Three Four banks have failed since July, eight nine so far this year, and there are upwards of 90 more on the FDIC’s “troubled” bank list. It’s a nerve-wracking time, to be sure. So what can you do to reduce you risk when it comes to banking? Here’s a list of five tips from a recent article in Money Magazine:
- Check out your bank at Bankrate. While I’ve argued in the past that Bankrate’s Safe & Sound ratings aren’t 100% reliable, that mostly has to do with being skeptical of apparently “healthy” ratings. If Bankrate says that a bank is in trouble, then it probably is.
- Use the FDIC’s insurance estimator. I’ve talked about FDIC insurance limits in the past. This online calculator is an easy way to make sure you’re safely under the limits. If you use a credit union instead of a bank, keep in mind that NCUA insurance limits are virtually identical to FDIC limits, but they have a calculator of their own.
- Change your accounts’ ownership status. If you’re over FDIC (or NCUA) insurance limits, you can re-title your accounts to increase your coverage.

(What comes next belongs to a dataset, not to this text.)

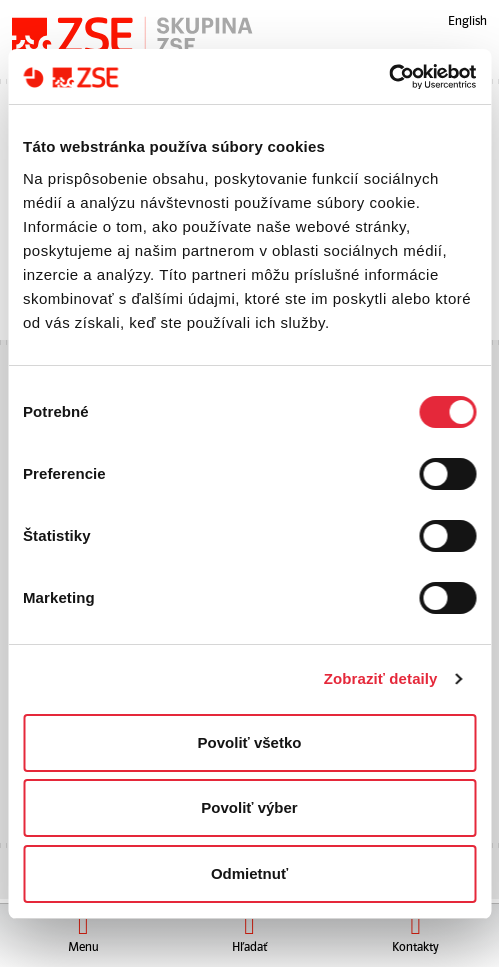 The image size is (499, 967). I want to click on [Cookiebot od Usercentrics - otvorí sa v novom okne], so click(388, 77).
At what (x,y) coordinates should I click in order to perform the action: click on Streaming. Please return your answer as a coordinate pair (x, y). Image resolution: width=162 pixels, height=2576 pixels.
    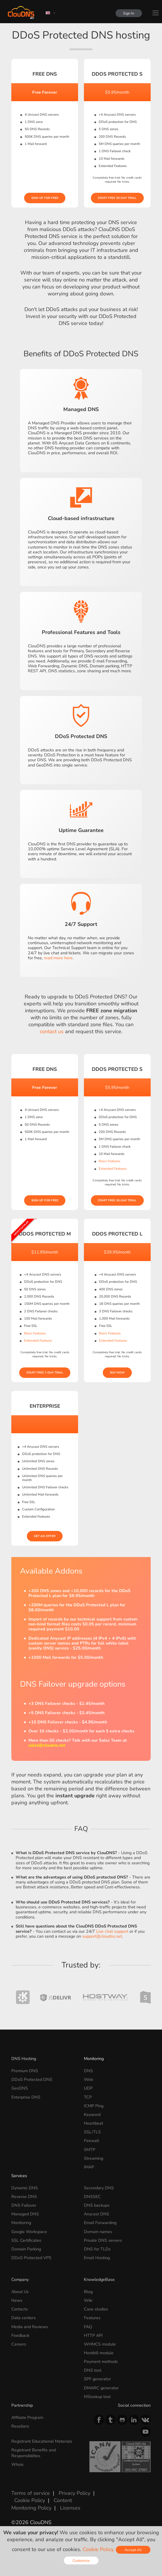     Looking at the image, I should click on (93, 2158).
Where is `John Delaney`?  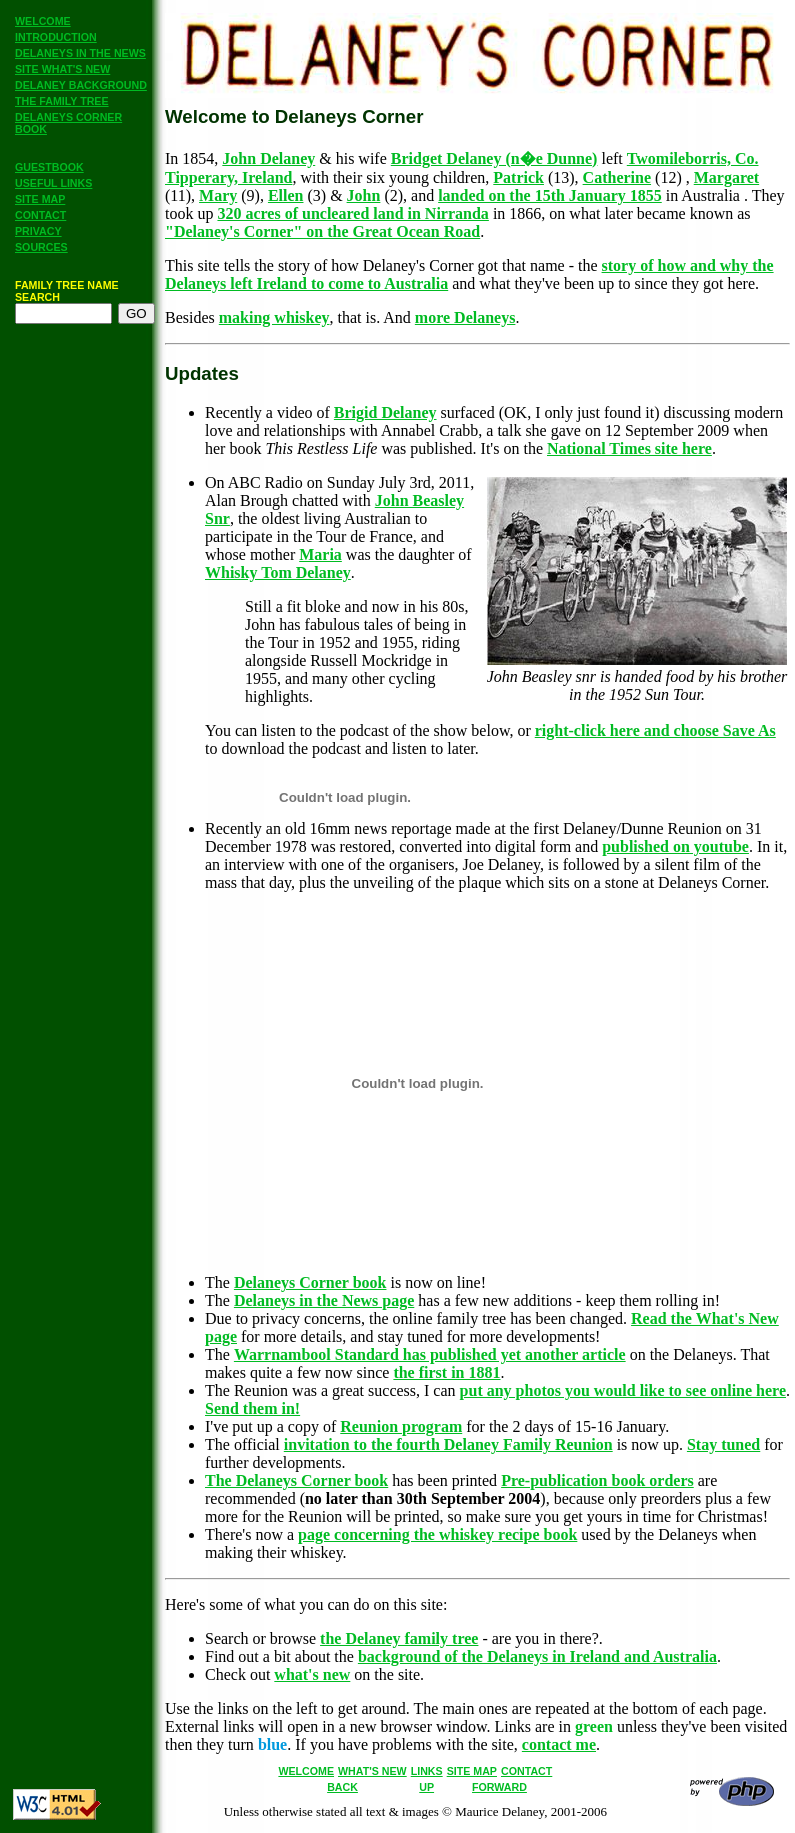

For example, a husband and wife could each have individual accounts plus a joint account. This would afford up to $400k in protection. If all else fails, open accounts at additional banks.
- Check out the Certificate of Deposit Account Registry Services (CDARS). This program lets you keep up to $50 million in one “home bank” while maintaining full insurance coverage. The downside is that the associated interest rates are a bit lower than you might otherwise get.
- Consider moving your HELOC. If you have a home equity line of credit at a troubled bank, you might want to think about looking for greener pastures. If your bank fails and a buyer can’t be found, you’re HELOC could wind up frozen or even closed.
It really just comes down to common sense. If you use your head, stick with a relatively safe bank, and avoid unnecessary risks, you shouldn’t have too much to worry about.